Wertmüller painted two portraits of Thomas Charton and his wife, Anne-Marie Charton, in December 1779. Thomas Charton was a wealthy art collector who introduced Wertmüller for his influential friends. On the back is a dedication that express Wertmüllers gratitude to the couple. These two portraits of the couple's children, dated 1781, provide us with further evidence of the artist's devotion to family Charton. The portrait of their son, Jules, portrays the boy with a bunch of grapes and a wine glass. Her daughter is in an apple - the fruit of wisdom. As the portraits are mentioned in Wertmüllers Note tous mes ouvrages finis to the paintings have been presented as a gift to the parents.
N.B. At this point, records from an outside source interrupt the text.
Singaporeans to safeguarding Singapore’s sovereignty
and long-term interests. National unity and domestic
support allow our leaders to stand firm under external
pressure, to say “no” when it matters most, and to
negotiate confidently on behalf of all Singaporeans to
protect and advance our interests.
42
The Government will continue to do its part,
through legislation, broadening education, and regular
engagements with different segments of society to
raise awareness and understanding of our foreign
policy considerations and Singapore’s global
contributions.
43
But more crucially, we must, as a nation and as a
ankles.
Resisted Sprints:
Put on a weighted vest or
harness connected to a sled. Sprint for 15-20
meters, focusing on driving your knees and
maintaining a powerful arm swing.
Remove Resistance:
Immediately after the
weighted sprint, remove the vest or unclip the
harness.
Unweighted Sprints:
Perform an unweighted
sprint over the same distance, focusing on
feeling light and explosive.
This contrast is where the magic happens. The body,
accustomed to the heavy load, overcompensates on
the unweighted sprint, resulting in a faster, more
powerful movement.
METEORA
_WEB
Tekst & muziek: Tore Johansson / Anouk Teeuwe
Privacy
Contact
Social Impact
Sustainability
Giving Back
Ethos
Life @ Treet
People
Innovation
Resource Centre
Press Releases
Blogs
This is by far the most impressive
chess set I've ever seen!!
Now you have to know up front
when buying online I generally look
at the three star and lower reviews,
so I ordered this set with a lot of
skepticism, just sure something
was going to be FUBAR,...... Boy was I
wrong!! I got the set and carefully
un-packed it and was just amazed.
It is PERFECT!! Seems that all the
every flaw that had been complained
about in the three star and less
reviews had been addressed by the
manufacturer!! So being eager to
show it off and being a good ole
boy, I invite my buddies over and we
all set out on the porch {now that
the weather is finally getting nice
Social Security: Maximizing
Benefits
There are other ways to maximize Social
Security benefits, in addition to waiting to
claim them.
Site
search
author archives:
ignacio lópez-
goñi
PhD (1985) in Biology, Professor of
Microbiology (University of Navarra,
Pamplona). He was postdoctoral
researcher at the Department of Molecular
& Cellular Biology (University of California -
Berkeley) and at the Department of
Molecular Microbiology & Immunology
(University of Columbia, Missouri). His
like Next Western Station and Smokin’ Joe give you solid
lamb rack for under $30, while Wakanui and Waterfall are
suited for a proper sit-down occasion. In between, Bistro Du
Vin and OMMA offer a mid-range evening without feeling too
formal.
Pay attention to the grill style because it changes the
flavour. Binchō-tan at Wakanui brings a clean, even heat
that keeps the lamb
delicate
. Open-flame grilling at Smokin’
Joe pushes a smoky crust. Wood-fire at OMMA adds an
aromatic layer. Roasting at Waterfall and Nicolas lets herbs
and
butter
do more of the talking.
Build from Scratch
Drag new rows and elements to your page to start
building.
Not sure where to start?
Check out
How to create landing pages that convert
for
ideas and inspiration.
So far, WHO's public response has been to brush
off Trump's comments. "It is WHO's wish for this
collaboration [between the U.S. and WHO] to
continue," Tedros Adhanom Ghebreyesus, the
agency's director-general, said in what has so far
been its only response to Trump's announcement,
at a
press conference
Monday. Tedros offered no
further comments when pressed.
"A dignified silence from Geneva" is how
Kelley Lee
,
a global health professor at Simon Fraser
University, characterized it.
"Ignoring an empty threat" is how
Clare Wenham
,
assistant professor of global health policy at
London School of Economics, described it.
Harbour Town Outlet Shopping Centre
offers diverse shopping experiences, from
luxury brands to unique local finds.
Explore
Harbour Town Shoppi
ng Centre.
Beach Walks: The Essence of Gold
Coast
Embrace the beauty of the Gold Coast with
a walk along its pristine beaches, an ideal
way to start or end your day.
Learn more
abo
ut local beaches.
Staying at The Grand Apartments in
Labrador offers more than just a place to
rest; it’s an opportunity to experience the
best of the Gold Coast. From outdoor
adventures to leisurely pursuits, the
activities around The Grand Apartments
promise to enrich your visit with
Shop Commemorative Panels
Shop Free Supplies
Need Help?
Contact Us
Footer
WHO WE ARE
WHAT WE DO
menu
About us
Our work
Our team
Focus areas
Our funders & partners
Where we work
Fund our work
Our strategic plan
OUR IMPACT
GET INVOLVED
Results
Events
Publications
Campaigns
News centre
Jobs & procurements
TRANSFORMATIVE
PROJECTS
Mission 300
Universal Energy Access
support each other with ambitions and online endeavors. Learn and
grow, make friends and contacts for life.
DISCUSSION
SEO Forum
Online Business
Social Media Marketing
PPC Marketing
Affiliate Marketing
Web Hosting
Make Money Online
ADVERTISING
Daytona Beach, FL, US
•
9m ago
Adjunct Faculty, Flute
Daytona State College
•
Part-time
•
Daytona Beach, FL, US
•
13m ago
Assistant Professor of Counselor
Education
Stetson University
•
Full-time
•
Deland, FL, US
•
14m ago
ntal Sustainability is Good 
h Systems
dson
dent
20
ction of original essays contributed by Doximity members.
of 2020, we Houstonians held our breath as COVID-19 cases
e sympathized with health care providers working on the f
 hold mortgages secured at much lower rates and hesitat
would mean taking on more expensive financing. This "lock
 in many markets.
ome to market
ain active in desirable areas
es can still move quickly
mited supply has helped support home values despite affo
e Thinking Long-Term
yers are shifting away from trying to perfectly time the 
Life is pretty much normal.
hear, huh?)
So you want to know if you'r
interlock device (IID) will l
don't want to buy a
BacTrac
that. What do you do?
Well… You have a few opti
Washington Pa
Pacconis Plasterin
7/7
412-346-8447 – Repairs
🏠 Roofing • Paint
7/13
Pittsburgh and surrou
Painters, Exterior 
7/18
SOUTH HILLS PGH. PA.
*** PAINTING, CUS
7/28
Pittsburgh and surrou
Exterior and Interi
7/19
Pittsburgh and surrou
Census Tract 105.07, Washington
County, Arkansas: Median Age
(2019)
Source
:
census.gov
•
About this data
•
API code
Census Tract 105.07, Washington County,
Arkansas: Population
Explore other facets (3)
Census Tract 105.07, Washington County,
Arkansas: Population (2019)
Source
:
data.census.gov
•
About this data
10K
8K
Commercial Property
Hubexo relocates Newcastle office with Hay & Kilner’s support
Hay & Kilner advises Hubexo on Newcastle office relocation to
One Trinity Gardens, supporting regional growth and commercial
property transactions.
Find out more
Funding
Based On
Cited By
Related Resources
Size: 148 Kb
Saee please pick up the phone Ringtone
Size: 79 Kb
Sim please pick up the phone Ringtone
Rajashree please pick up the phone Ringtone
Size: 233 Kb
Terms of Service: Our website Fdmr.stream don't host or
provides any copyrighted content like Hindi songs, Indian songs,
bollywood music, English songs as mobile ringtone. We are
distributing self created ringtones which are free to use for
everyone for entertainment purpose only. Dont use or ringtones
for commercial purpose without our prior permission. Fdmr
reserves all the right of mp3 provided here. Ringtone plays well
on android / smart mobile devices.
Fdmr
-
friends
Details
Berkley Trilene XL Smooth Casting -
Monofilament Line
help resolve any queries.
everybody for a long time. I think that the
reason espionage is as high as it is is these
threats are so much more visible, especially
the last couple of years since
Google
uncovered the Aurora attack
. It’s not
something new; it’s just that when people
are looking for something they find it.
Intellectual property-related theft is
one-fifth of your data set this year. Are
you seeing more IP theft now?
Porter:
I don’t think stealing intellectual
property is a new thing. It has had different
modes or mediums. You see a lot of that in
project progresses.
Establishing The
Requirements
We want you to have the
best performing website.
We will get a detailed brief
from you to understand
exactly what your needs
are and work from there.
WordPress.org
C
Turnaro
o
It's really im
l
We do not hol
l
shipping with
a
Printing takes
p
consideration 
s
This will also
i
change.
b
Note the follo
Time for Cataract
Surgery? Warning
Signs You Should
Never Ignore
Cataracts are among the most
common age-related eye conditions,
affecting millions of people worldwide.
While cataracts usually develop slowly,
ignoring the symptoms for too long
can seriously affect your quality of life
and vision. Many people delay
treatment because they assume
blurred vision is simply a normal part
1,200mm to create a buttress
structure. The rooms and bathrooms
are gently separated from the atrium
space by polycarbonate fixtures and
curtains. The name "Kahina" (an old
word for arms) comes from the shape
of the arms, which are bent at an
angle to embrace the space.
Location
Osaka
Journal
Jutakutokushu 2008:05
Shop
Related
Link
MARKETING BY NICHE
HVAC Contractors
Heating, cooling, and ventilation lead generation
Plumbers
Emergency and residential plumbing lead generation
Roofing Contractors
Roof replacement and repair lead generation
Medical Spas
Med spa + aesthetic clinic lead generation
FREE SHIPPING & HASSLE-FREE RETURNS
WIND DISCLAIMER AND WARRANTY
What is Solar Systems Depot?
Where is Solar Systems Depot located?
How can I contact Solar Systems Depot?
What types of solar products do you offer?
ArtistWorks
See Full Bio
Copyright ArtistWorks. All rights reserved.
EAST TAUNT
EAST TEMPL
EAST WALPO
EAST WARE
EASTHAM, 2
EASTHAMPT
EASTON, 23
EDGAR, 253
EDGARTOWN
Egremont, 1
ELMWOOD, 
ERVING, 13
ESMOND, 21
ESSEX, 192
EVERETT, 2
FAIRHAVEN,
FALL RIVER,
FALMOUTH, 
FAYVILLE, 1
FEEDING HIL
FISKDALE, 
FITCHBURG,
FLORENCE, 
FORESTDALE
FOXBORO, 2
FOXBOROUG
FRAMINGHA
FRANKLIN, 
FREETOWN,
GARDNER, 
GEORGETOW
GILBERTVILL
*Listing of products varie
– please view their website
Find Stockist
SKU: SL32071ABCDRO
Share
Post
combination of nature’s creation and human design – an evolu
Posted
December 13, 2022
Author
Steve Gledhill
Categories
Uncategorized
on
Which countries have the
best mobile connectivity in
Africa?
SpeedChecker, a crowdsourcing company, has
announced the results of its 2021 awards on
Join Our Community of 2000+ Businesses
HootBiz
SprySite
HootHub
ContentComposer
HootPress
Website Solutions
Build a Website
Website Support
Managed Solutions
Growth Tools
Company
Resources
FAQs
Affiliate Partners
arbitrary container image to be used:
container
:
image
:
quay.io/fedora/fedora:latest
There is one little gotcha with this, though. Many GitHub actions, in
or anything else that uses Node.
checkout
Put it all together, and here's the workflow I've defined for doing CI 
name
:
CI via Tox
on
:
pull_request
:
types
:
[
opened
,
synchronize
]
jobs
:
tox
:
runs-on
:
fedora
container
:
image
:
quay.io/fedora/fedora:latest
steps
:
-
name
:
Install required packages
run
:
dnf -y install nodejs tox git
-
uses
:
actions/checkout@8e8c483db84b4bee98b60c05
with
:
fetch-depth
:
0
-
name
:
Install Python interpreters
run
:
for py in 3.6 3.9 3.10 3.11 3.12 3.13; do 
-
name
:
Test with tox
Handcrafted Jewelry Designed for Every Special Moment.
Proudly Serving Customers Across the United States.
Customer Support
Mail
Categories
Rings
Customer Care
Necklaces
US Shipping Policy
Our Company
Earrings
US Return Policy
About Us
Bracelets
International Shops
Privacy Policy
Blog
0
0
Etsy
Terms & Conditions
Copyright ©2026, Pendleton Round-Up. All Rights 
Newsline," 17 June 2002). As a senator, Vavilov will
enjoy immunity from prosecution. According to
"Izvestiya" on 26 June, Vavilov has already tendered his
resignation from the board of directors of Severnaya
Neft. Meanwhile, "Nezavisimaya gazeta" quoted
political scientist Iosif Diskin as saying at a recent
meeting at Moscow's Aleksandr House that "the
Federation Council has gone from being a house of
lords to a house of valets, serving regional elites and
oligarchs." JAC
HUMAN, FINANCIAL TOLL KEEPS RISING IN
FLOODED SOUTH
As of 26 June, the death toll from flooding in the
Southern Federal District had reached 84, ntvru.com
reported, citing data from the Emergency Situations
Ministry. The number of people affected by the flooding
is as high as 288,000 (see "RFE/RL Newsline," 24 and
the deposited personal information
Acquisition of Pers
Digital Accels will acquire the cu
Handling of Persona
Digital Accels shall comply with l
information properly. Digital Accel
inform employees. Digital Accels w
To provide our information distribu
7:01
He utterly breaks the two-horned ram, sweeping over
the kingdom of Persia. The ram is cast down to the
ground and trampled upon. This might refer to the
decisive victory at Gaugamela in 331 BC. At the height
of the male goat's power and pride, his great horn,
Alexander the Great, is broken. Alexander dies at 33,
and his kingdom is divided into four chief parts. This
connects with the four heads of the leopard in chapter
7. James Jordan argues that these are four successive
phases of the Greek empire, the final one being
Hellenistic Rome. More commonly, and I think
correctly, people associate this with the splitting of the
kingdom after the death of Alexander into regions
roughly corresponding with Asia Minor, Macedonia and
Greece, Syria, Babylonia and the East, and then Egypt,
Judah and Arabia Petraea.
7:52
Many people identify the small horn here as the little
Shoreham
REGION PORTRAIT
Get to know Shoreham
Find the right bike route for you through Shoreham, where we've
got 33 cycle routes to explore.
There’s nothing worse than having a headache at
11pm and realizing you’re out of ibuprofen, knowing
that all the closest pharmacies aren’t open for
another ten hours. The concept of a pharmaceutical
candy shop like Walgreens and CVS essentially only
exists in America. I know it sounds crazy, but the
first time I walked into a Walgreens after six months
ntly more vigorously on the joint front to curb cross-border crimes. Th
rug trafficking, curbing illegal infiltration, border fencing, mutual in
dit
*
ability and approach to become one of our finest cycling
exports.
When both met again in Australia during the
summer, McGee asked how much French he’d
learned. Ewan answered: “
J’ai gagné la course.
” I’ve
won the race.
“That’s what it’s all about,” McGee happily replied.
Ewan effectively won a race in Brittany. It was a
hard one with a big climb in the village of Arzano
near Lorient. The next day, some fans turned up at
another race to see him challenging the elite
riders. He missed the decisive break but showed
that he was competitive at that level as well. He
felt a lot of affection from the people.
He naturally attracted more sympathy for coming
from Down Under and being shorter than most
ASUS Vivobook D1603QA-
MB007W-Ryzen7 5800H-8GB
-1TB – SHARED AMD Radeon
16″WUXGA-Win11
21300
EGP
Although the artist's portraits are usually characterized by a certain cold wakes these two paintings radiate life. The young Charton is mischievously up the wine god, Bacchus (Dionysus), attributes wine vessel, and one cluster of grapes. His hair is tousled and he seems somewhat guiltily, turns our attention to someone standing beside the artist. His sister stroking an apple while she her eyes are lost in something that is hidden from the viewer. Besides being a symbol of wisdom is a link between the apple and the biblical fall. The details of the paintings so that the apple, glass and grapes are skillfully painted and also the material limits.